By the end of the summer, it had been three months of this behavior tacked onto an equally devastating semester. I was constantly tired and on edge, prone to breaking down crying at the slightest provocation, and spent every moment I was not at work curled up in my bed, lacking the energy to do more than stare blankly at the wall. I was scared of who I had become, where I was going and how I was hurting the people I loved, particularly my sister, who had found out what was going on. So, in a moment of clarity at my annual physical, I told my doctor what was happening. After a long talk, she convinced me to make an appointment with the counselors at my college, who then suggested I work with a therapist in Northampton. Now, two years later with cognitive behavioral therapy and medication, I’ve come a long way.
I will forever be glad I spoke to my doctor and I urge anyone reading this article going through any sort of similar experience to do the same.

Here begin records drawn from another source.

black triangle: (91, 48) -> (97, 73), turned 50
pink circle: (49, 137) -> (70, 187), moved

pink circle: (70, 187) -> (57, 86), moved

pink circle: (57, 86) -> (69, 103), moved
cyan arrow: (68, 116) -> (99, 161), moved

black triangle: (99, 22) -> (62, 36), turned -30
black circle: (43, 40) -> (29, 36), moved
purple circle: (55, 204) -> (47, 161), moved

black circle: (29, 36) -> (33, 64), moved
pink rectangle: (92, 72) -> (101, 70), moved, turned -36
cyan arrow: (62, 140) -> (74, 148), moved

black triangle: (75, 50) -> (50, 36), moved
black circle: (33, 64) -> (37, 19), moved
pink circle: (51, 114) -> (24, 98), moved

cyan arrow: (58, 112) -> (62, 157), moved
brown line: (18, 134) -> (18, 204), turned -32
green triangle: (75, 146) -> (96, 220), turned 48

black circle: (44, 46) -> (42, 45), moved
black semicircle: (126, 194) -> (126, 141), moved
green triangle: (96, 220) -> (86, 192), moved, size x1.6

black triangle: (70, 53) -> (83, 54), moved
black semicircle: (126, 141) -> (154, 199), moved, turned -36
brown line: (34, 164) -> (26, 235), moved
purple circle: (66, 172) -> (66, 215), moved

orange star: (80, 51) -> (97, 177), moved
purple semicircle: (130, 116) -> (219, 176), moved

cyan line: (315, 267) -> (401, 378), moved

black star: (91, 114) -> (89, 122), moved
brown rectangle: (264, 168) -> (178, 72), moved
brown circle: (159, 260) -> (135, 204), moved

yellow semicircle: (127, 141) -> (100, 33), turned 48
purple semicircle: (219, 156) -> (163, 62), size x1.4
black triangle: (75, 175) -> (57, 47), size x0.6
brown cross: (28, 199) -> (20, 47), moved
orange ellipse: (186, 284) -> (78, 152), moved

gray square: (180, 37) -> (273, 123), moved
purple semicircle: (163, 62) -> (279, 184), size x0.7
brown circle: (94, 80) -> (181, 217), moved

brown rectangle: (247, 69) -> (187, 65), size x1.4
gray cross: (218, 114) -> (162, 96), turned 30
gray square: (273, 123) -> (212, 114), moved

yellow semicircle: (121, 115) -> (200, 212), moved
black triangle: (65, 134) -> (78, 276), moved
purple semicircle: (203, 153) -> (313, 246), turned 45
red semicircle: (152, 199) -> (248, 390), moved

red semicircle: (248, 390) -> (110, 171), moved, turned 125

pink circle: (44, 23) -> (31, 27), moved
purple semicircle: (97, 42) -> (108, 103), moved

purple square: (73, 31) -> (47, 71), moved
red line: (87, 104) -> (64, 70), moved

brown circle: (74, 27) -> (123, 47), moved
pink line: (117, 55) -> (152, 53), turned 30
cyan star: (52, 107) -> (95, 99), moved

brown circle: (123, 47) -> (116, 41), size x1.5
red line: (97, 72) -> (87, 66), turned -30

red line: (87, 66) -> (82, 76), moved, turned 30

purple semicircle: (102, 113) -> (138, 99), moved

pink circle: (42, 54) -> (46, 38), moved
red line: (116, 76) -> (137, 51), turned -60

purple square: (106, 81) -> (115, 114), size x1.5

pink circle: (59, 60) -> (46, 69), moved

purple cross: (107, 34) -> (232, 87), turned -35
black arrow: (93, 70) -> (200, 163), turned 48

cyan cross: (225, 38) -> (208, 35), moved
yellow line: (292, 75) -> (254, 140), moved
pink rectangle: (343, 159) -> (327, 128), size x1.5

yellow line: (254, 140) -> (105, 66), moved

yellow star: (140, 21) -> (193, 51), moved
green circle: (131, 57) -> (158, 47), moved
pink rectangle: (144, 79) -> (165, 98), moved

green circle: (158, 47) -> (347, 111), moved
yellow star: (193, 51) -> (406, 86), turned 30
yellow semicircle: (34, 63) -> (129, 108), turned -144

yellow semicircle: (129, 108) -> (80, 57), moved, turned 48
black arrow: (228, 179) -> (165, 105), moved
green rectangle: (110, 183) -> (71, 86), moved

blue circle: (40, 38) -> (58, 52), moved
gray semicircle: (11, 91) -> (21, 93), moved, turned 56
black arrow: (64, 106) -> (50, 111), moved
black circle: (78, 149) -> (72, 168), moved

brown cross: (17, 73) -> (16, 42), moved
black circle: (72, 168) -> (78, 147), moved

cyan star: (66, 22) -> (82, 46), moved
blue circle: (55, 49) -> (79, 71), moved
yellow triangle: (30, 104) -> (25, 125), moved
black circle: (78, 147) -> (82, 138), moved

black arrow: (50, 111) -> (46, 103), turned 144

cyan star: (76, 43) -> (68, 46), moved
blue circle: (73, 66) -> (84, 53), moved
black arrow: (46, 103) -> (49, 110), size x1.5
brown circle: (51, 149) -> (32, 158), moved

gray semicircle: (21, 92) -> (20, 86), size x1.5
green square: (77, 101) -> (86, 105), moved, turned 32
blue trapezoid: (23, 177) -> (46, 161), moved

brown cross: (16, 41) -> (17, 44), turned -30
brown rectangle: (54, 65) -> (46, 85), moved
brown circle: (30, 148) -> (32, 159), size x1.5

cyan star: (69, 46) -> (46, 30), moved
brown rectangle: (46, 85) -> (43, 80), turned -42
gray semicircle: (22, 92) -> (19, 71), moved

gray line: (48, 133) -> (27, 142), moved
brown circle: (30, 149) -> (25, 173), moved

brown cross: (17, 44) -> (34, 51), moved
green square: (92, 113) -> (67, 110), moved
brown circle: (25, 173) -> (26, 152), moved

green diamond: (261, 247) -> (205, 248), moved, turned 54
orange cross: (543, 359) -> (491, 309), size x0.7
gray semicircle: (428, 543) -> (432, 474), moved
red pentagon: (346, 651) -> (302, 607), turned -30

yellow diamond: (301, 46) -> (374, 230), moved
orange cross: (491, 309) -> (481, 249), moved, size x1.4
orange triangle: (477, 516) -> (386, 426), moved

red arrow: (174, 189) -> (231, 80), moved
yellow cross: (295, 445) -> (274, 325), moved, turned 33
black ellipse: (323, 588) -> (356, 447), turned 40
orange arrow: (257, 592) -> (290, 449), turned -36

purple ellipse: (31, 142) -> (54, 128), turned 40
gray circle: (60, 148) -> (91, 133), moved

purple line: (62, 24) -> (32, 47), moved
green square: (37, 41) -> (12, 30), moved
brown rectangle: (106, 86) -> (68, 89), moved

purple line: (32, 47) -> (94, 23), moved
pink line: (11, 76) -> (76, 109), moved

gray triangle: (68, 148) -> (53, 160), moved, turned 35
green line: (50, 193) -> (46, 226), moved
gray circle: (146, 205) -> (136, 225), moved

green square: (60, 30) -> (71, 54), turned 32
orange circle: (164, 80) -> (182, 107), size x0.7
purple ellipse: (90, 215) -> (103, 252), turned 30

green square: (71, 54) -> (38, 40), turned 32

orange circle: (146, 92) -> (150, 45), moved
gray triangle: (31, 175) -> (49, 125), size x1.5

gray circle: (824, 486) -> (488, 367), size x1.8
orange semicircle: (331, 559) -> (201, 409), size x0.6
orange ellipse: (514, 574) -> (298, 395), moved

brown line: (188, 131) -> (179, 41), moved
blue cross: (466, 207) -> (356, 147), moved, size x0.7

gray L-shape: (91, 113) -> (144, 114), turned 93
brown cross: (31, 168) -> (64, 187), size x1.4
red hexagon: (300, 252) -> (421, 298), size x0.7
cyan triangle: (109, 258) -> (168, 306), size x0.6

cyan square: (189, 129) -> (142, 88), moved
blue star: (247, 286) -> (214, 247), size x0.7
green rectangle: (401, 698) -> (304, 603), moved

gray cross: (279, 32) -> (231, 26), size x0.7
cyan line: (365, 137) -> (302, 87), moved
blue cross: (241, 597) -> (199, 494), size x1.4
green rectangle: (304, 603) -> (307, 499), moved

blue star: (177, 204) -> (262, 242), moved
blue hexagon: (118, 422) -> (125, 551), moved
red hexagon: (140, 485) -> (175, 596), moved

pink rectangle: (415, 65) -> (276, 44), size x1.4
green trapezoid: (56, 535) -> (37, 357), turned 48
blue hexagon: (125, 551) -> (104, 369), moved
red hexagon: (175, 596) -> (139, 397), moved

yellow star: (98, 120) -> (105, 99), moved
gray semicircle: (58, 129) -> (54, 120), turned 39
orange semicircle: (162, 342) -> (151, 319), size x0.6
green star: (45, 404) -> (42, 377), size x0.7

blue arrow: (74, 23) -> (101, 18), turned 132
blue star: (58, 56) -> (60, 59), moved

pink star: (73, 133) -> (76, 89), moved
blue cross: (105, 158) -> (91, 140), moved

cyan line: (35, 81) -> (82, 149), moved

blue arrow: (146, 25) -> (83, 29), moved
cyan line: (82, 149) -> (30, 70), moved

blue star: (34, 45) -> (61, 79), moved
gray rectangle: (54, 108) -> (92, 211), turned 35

It has been a rough road to recovery, one that has had many hiccups and relapses along the way, but one for which I am so fortunate and grateful. By speaking up and searching out help, I opened the doors to not only getting better, but finding an incredible support system, as well as the help I needed to move forward with my life without bulimia tagging along for the ride. It is my hope that my story will help someone out there realize that they deserve better, that they are a strong and amazing person and that there is no shame in speaking up and asking for help. You are not alone.